About the Author(s)


Oliver Johnson Email symbol
Department of Health Services and Population Research, Institute of Psychiatry, Psychology and Neuroscience, King’s College London, London, United Kingdom

Centre for Health Policy, School of Public Health, University of the Witwatersrand, Johannesburg, South Africa

Tinashe Goronga symbol
Center for Health Equity Zimbabwe, Social Medicine Consortium Global Campaign Against Racism, Harare, Zimbabwe

Citation


Johnson O, Goronga T. Why communities must be at the centre of the Coronavirus disease 2019 response: Lessons from Ebola and human immunodeficiency virus in Africa. Afr J Prm Health Care Fam Med. 2020;12(1), a2496. https://doi.org/10.4102/phcfm.v12i1.2496

Note: Special Collection: COVID-19.

Short Report

Why communities must be at the centre of the Coronavirus disease 2019 response: Lessons from Ebola and human immunodeficiency virus in Africa

Oliver Johnson, Tinashe Goronga

Received: 27 Apr. 2020; Accepted: 21 May 2020; Published: 22 June 2020

Copyright: © 2020. The Author(s). Licensee: AOSIS.
This is an Open Access article distributed under the terms of the Creative Commons Attribution License, which permits unrestricted use, distribution, and reproduction in any medium, provided the original work is properly cited.

Abstract

As the Coronavirus disease 2019 (COVID-19) pandemic has spread globally, with no effective treatment or vaccine yet available, governments in many countries have put in place social interventions to control the outbreak. The various lockdown measures may have devastating impacts on economies and livelihoods. This approach risks undermining public trust in government responses and therefore undermines efforts to promote behaviour change, which is key to the success of social interventions. Important lessons can be drawn from past Ebola outbreaks and the human immunodeficiency virus pandemic on how communities should be central to COVID-19 responses. Communities are complex and only their members can inform public health experts about their lived realities, the community’s understanding of the outbreak and what will work locally to reduce transmission. The public should be encouraged to take positive actions to ensure their own health and well-being, rather than made to feel powerless. Communities should be supported to develop their own response plans, community leaders should be recognised as vital assets, community representatives should have equal inclusion in strategic meetings and greater empathy should be built into decision-making processes.

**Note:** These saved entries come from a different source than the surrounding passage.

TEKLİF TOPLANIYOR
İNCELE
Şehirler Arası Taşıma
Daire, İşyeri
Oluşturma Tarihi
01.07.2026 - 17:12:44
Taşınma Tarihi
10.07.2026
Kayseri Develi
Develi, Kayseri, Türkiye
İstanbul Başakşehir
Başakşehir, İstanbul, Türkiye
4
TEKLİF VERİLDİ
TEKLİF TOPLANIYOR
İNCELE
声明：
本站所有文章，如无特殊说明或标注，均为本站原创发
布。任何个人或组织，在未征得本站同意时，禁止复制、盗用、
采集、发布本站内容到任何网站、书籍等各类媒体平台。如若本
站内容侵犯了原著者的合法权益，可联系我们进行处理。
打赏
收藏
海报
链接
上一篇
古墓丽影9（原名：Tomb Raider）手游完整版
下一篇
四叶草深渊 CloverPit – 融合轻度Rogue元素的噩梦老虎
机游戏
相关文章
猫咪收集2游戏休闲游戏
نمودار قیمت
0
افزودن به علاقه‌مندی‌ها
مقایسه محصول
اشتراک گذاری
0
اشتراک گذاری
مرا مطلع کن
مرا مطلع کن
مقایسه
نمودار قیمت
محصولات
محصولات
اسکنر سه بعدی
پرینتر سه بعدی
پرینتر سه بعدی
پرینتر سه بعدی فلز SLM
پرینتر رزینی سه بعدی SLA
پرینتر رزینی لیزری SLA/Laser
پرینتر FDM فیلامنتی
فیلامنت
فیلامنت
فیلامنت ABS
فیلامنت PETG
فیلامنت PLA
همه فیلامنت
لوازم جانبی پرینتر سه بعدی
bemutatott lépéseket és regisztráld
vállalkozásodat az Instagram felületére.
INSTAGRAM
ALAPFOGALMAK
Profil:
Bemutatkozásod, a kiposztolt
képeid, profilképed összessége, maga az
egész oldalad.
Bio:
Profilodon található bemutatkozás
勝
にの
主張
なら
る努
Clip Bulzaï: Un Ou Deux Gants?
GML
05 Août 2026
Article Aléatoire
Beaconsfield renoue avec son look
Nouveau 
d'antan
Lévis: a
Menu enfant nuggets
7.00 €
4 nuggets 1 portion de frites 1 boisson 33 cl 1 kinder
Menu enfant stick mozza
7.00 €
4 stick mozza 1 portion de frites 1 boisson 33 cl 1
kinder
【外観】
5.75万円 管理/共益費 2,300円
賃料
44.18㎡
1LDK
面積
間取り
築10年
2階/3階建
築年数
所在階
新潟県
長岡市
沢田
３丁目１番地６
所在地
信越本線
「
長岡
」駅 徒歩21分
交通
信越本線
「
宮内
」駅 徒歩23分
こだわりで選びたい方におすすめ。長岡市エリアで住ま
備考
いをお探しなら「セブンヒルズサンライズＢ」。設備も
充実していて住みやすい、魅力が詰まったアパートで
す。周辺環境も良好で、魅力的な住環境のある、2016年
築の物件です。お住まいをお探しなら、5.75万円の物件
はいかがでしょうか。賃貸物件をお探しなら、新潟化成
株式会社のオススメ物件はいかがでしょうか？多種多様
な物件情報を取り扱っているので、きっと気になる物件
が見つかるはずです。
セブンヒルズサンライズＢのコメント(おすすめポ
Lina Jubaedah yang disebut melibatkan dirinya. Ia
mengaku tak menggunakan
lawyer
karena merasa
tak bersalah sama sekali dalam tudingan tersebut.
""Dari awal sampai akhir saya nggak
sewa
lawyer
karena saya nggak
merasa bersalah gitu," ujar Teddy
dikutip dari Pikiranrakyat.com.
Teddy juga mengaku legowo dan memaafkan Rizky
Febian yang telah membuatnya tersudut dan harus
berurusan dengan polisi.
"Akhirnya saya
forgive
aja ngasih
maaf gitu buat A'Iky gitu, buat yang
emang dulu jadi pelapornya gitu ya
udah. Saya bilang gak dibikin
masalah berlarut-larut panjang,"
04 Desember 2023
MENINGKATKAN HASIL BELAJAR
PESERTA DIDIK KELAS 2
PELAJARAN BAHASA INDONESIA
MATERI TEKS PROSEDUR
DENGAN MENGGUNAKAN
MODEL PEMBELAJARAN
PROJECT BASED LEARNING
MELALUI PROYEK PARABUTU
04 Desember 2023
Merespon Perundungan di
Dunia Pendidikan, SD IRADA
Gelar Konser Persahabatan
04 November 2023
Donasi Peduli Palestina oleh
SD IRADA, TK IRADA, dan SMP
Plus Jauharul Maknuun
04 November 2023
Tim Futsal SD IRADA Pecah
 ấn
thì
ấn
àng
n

Keywords: COVID-19; coronavirus; outbreak; non-pharmaceutical intervention; community; community engagement; empathy; behaviour change.

For social interventions to be sustainable, behaviour change at community level is essential. Communities must therefore be at the centre of the response to the Coronavirus disease 2019 (COVID-19) pandemic. There are currently no medical interventions available that will meaningfully curb the transmission of the virus, with effective treatments and vaccines months away. Reliance on social or ‘non-pharmaceutical interventions’ to bring the COVID-19 pandemic under control, including border closures, lockdowns and mandatory quarantining, may slow down the transmission but not eliminate it.1 Second and third surges of cases are probable as countries lift restrictions and businesses open up.2 Whilst a traditional approach to outbreak control is containment and eradication, we must learn to live with this virus and instead focus on suppression and mitigation.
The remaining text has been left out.